» **Extracted page text data**
○ ○ ○ ○ ○ ○ ○

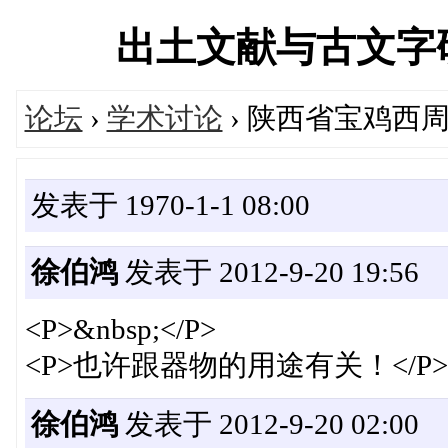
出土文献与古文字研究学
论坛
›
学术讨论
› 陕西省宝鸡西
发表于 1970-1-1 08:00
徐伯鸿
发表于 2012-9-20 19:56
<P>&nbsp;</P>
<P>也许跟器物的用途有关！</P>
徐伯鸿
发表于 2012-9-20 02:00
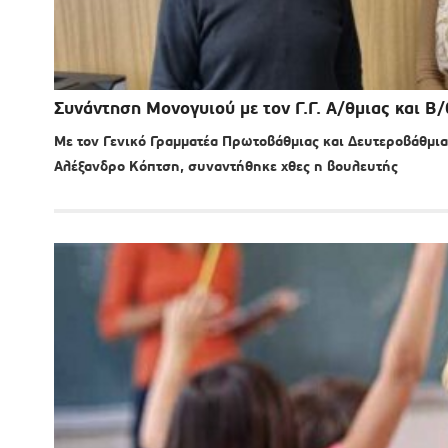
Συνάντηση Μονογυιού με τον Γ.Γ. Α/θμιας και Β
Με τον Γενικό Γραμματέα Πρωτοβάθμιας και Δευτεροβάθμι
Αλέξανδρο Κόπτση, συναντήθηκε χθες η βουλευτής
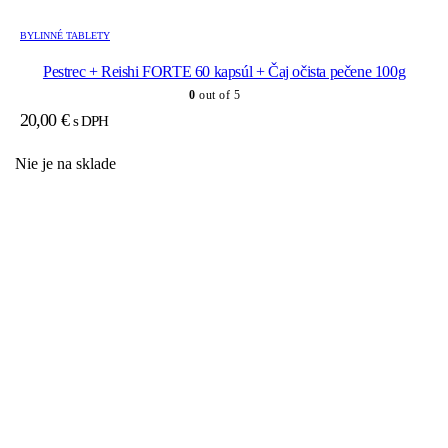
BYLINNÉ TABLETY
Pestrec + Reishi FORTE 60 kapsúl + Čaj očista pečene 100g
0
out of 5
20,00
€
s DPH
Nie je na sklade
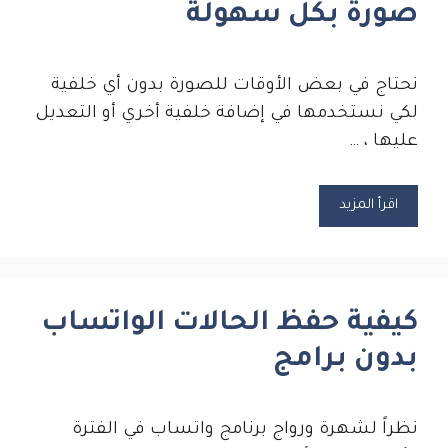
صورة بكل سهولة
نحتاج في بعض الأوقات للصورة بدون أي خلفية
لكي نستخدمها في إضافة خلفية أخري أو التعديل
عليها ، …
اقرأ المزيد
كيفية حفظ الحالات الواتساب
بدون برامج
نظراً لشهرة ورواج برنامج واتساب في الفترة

○ ○ ○ ○ ○ ○ ○

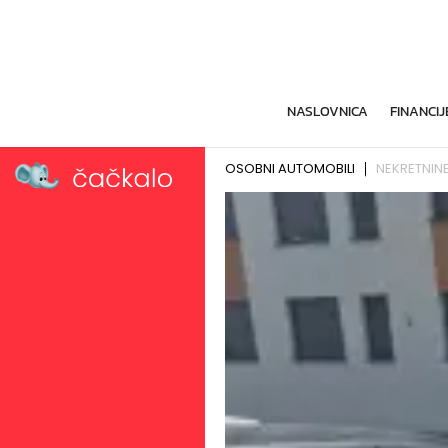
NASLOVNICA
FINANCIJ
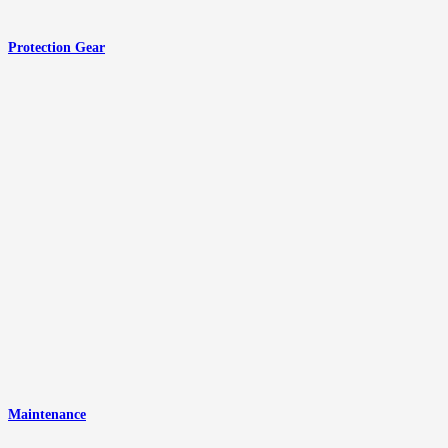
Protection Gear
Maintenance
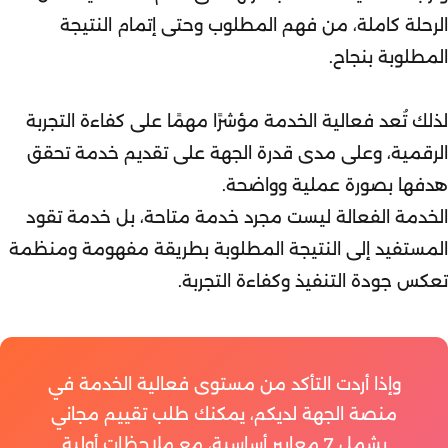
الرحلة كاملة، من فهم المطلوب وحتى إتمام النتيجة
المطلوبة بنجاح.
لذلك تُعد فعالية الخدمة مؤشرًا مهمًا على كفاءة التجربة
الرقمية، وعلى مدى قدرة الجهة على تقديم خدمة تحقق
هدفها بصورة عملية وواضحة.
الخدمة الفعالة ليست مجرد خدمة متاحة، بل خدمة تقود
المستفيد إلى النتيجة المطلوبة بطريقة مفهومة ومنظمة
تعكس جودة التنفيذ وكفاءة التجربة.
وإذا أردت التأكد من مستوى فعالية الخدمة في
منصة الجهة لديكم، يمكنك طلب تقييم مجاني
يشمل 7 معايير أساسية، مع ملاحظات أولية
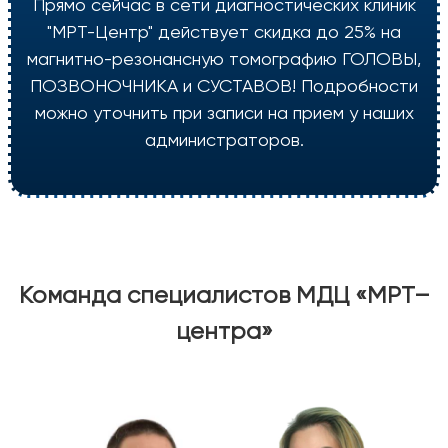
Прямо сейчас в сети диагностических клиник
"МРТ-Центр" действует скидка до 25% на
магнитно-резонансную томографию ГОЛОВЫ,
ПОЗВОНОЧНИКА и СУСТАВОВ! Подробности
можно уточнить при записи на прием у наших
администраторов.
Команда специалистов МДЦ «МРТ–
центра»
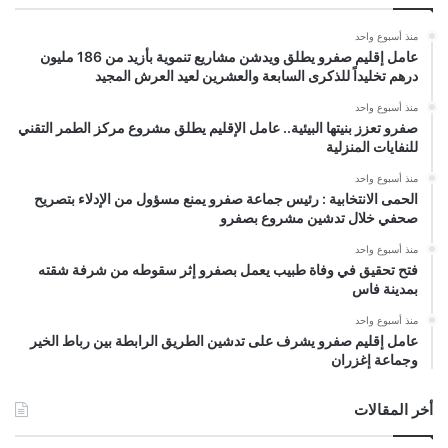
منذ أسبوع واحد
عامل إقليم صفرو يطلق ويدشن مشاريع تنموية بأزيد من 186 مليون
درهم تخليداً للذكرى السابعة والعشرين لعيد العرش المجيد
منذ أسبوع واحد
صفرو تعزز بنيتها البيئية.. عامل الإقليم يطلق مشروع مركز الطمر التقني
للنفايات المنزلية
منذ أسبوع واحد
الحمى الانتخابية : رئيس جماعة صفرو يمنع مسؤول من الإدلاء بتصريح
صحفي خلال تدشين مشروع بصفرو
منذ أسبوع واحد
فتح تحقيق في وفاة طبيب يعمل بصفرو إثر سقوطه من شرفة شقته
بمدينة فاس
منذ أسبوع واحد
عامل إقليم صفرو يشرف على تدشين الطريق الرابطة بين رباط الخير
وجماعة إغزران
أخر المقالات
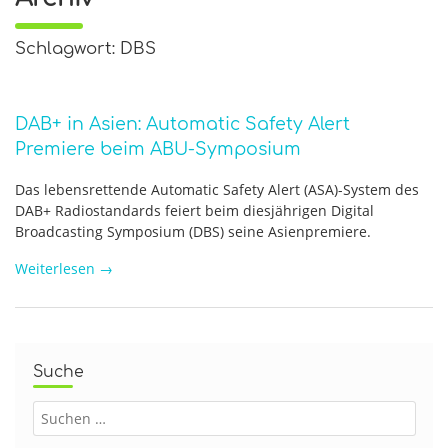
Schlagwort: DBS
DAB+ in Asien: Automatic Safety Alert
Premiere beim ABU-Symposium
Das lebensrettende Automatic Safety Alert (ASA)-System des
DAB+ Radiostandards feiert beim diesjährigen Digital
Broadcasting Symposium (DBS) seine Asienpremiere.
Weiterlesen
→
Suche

○ ○ ○ ○ ○ ○ ○

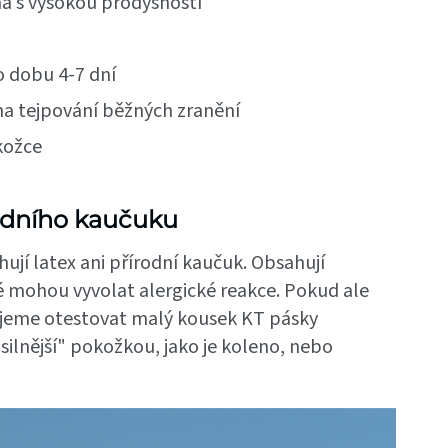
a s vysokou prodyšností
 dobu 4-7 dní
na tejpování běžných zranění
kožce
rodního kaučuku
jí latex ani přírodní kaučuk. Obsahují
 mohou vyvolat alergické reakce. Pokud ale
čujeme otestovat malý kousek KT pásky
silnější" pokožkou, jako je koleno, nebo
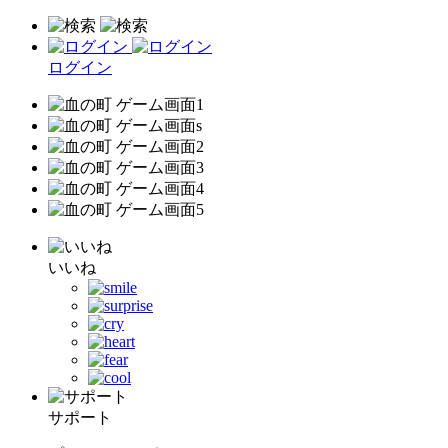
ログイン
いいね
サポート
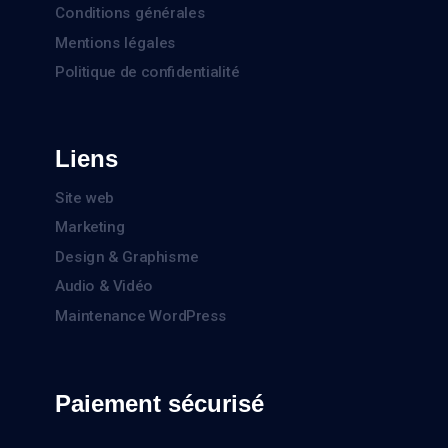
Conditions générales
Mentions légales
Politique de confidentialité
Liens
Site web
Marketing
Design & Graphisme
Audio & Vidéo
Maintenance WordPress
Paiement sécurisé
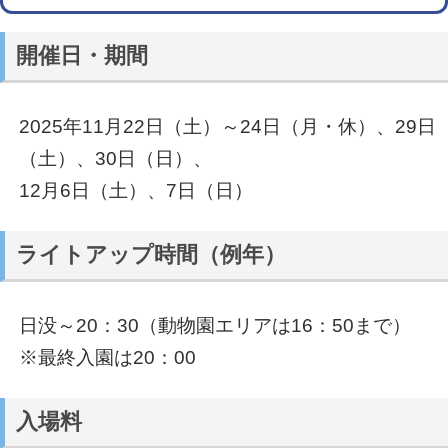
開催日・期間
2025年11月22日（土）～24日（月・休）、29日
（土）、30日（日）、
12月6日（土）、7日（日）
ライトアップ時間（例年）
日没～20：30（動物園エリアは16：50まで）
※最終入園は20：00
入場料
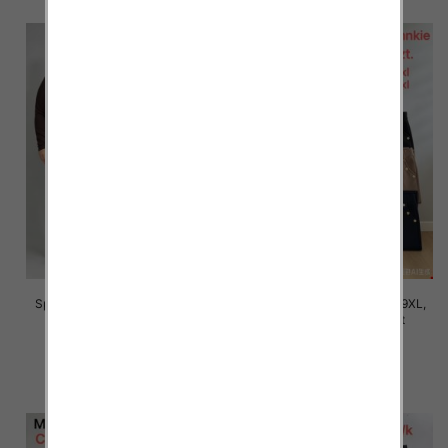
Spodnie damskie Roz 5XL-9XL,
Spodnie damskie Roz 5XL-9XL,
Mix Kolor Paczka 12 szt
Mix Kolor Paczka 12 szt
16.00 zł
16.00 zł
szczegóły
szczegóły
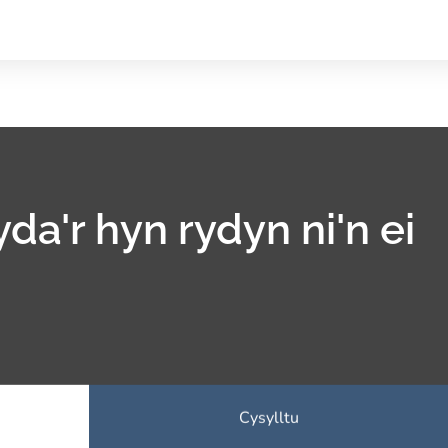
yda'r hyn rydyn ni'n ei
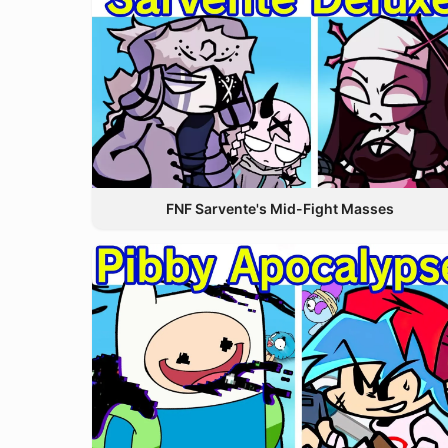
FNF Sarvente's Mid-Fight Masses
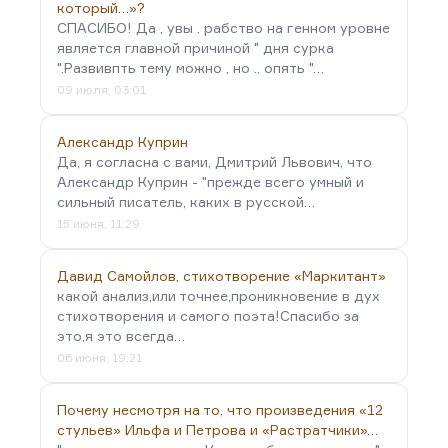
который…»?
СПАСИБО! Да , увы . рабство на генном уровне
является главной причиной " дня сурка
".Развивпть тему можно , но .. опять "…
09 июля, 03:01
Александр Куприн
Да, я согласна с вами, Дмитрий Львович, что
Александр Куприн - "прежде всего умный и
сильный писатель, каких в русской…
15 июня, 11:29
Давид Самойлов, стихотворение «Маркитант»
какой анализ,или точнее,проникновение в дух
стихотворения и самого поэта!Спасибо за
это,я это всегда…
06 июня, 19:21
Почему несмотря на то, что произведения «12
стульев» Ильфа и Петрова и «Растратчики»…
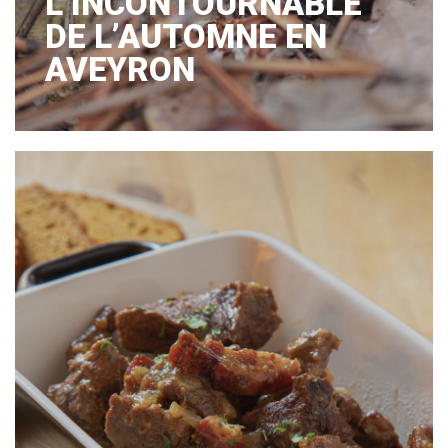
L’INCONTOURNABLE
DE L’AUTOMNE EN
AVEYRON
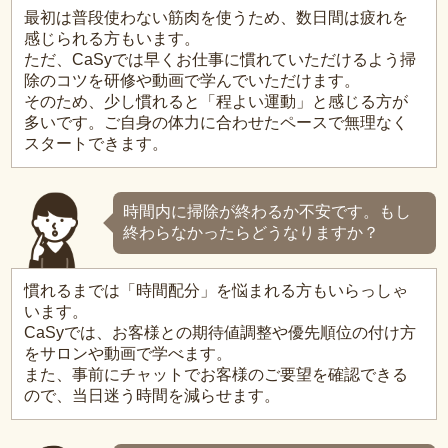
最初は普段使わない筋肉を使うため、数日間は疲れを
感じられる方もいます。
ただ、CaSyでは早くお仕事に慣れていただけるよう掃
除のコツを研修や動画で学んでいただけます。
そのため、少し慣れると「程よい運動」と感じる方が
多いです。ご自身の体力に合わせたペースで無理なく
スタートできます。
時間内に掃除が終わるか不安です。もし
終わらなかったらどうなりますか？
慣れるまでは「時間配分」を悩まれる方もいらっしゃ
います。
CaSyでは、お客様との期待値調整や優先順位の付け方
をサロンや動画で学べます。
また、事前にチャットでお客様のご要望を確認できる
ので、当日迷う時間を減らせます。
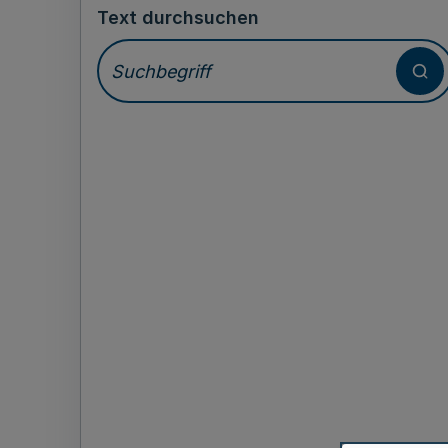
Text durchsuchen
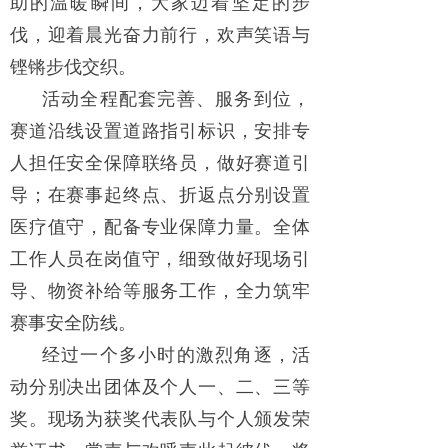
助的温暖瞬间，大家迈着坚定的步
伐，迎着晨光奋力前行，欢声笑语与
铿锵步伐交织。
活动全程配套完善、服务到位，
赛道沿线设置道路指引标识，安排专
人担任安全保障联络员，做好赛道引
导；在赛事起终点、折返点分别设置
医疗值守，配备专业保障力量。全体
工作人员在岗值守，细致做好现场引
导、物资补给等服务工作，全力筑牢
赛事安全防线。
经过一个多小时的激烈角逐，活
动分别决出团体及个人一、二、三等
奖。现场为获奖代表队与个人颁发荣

○ ○ ○ ○ ○ ○ ○

» **WORK TO BE COMPLETED**
Start with the line above containing "出土文献与古文字研究学" and end with the line containing "نظراً لشهرة ورواج برنامج واتساب في الفترة". Set down that stretch exactly, without any pictures.

» **EXERCISE RESULT**
出土文献与古文字研究学
论坛
›
学术讨论
› 陕西省宝鸡西
发表于 1970-1-1 08:00
徐伯鸿
发表于 2012-9-20 19:56
<P>&nbsp;</P>
<P>也许跟器物的用途有关！</P>
徐伯鸿
发表于 2012-9-20 02:00
Συνάντηση Μονογυιού με τον Γ.Γ. Α/θμιας και Β
Με τον Γενικό Γραμματέα Πρωτοβάθμιας και Δευτεροβάθμι
Αλέξανδρο Κόπτση, συναντήθηκε χθες η βουλευτής
BYLINNÉ TABLETY
Pestrec + Reishi FORTE 60 kapsúl + Čaj očista pečene 100g
0
out of 5
20,00
€
s DPH
Nie je na sklade
صورة بكل سهولة
نحتاج في بعض الأوقات للصورة بدون أي خلفية
لكي نستخدمها في إضافة خلفية أخري أو التعديل
عليها ، …
اقرأ المزيد
كيفية حفظ الحالات الواتساب
بدون برامج
نظراً لشهرة ورواج برنامج واتساب في الفترة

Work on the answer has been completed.